▸ **PROBLEM DETAILS**
The required answer is the data below, restated word for word with images omitted.

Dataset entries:
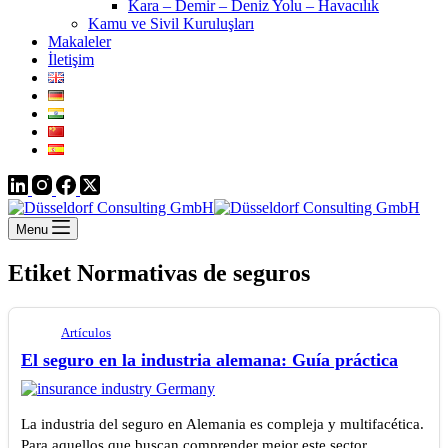
Kara – Demir – Deniz Yolu – Havacılık
Kamu ve Sivil Kuruluşları
Makaleler
İletişim
Menu
Etiket
Normativas de seguros
Artículos
El seguro en la industria alemana: Guía práctica
La industria del seguro en Alemania es compleja y multifacética.
Para aquellos que buscan comprender mejor este sector,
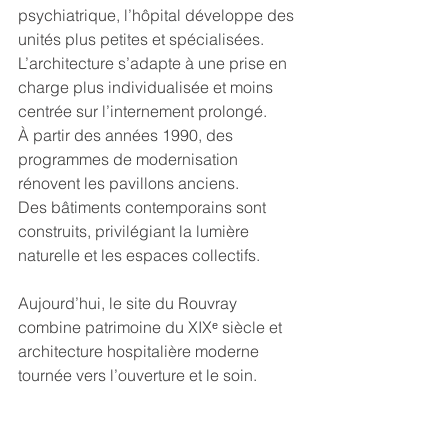
psychiatrique, l’hôpital développe des 
unités plus petites et spécialisées. 
L’architecture s’adapte à une prise en 
charge plus individualisée et moins 
centrée sur l’internement prolongé.
À partir des années 1990, des 
programmes de modernisation 
rénovent les pavillons anciens.
Des bâtiments contemporains sont 
construits, privilégiant la lumière 
naturelle et les espaces collectifs.
Aujourd’hui, le site du Rouvray 
combine patrimoine du XIXᵉ siècle et 
architecture hospitalière moderne 
tournée vers l’ouverture et le soin.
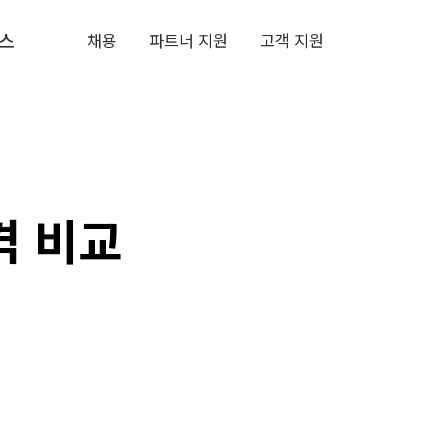
스
채용
파트너 지원
고객 지원
격 비교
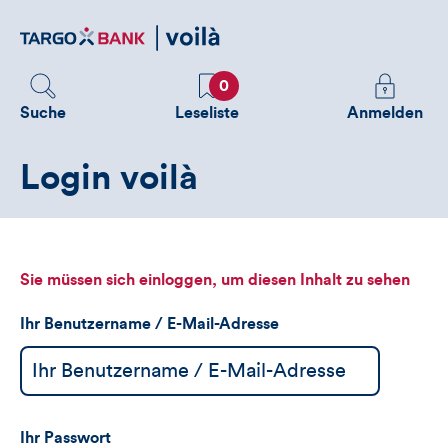
Direktlink
zum
Inhalt
Favoriten
Melden
0
Sie
Suche
Leseliste
Anmelden
sich
an
Login voilà
um
zusätzliche
Informatione
zu
sehen
Sie müssen sich einloggen, um diesen Inhalt zu sehen
Ihr Benutzername / E-Mail-Adresse
Ihr Passwort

▸ **TASK OUTPUT**
Kara – Demir – Deniz Yolu – Havacılık
Kamu ve Sivil Kuruluşları
Makaleler
İletişim
Menu
Etiket
Normativas de seguros
Artículos
El seguro en la industria alemana: Guía práctica
La industria del seguro en Alemania es compleja y multifacética.
Para aquellos que buscan comprender mejor este sector,
psychiatrique, l’hôpital développe des 
unités plus petites et spécialisées. 
L’architecture s’adapte à une prise en 
charge plus individualisée et moins 
centrée sur l’internement prolongé.
À partir des années 1990, des 
programmes de modernisation 
rénovent les pavillons anciens.
Des bâtiments contemporains sont 
construits, privilégiant la lumière 
naturelle et les espaces collectifs.
Aujourd’hui, le site du Rouvray 
combine patrimoine du XIXᵉ siècle et 
architecture hospitalière moderne 
tournée vers l’ouverture et le soin.
스
채용
파트너 지원
고객 지원
격 비교
Direktlink
zum
Inhalt
Favoriten
Melden
0
Sie
Suche
Leseliste
Anmelden
sich
an
Login voilà
um
zusätzliche
Informatione
zu
sehen
Sie müssen sich einloggen, um diesen Inhalt zu sehen
Ihr Benutzername / E-Mail-Adresse
Ihr Passwort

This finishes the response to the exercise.